There is no back-end when you can’t profit.

To wit: Tenet. Christopher Nolan insisted on this movie being released in theaters. Warner Bros. was willing to experiment, both as a favor to Nolan, one of its most cherished relationships, and as a test with theaters.
What happened with Tenet? It lost Warner Bros A LOT of $$. The movie made $60M in the biggest market in the world. Inception made $292 in the US. Interstellar made $188M
Nolan is the one guy who has stepped forward to publicly criticize WB. You can guess his next movie won't be at Warner Bros, but he won't have a ton of alternatives if he hates streaming.
Should Warner Bros have been more communicative? Maybe. Buy you know what will solve that? Success. If these movies drive subs for HBO Max, Warner Bros will reward talent and talent will go back to Warner Bros.

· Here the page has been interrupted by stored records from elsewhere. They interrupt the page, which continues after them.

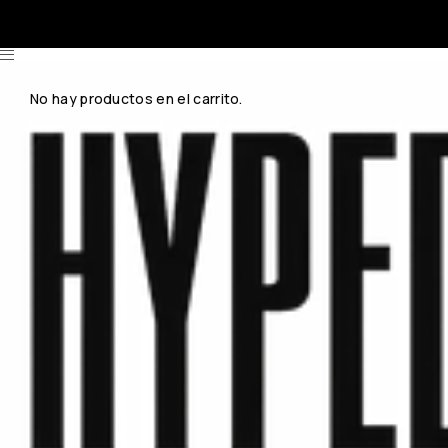
No hay productos en el carrito.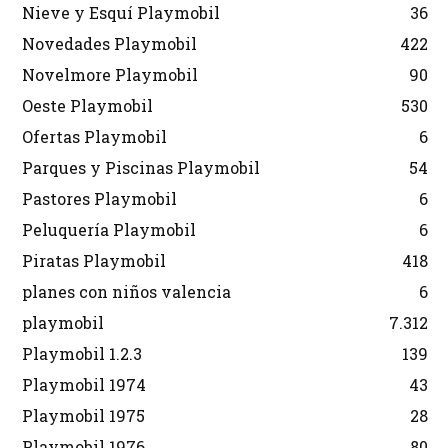
Nieve y Esquí Playmobil
36
Novedades Playmobil
422
Novelmore Playmobil
90
Oeste Playmobil
530
Ofertas Playmobil
6
Parques y Piscinas Playmobil
54
Pastores Playmobil
6
Peluquería Playmobil
6
Piratas Playmobil
418
planes con niños valencia
6
playmobil
7.312
Playmobil 1.2.3
139
Playmobil 1974
43
Playmobil 1975
28
Playmobil 1976
80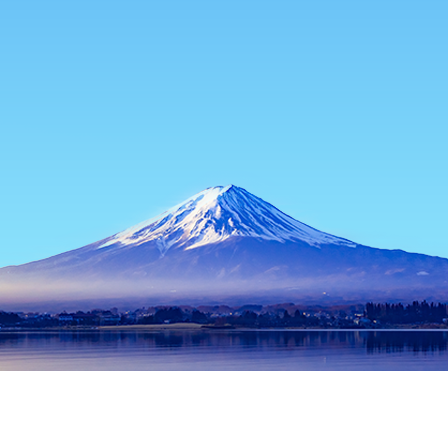
主页
日本住宿
山梨住宿
上野原住宿
上野原
富士河口湖
早川
山中湖
山梨
身延
甲府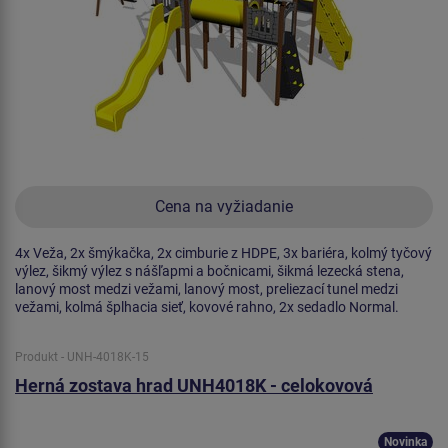
Cena na vyžiadanie
4x Veža, 2x šmýkačka, 2x cimburie z HDPE, 3x bariéra, kolmý tyčový
výlez, šikmý výlez s nášľapmi a bočnicami, šikmá lezecká stena,
lanový most medzi vežami, lanový most, preliezací tunel medzi
vežami, kolmá šplhacia sieť, kovové rahno, 2x sedadlo Normal.
Produkt - UNH-4018K-15
Herná zostava hrad UNH4018K - celokovová
Novinka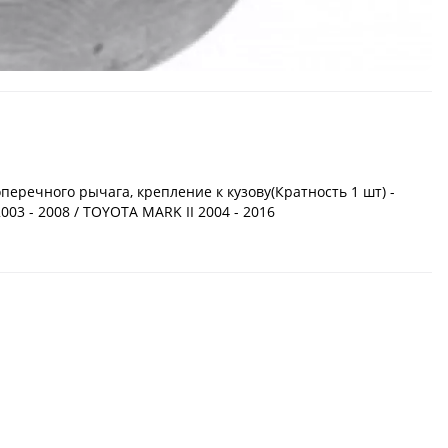
еречного рычага, крепление к кузову(Кратность 1 шт) -
003 - 2008 / TOYOTA MARK II 2004 - 2016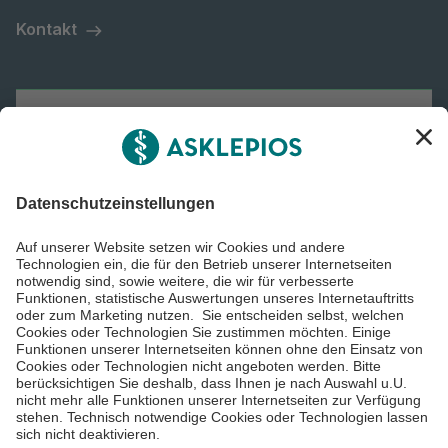
Kontakt
Asklepios
Informiert bleiben
Impressum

If it fails, Warner Bros. wouldn't be an appealing place anyways.
Remember when talent didn’t want to work at Netflix because of its stance on theaters? Look at the murderer’s row of directors working with Netflix this year.

Props to the first actor/filmmaker who acknowledges being excited about their movie actually getting released.
Addendum: There are people who are genuinely upset their movies won't be on a big screen and/or that they weren't consulted.

But I would ask them how comfortable they would feel going to a theater, and whether they are excited to now guarantee their movie's release next year.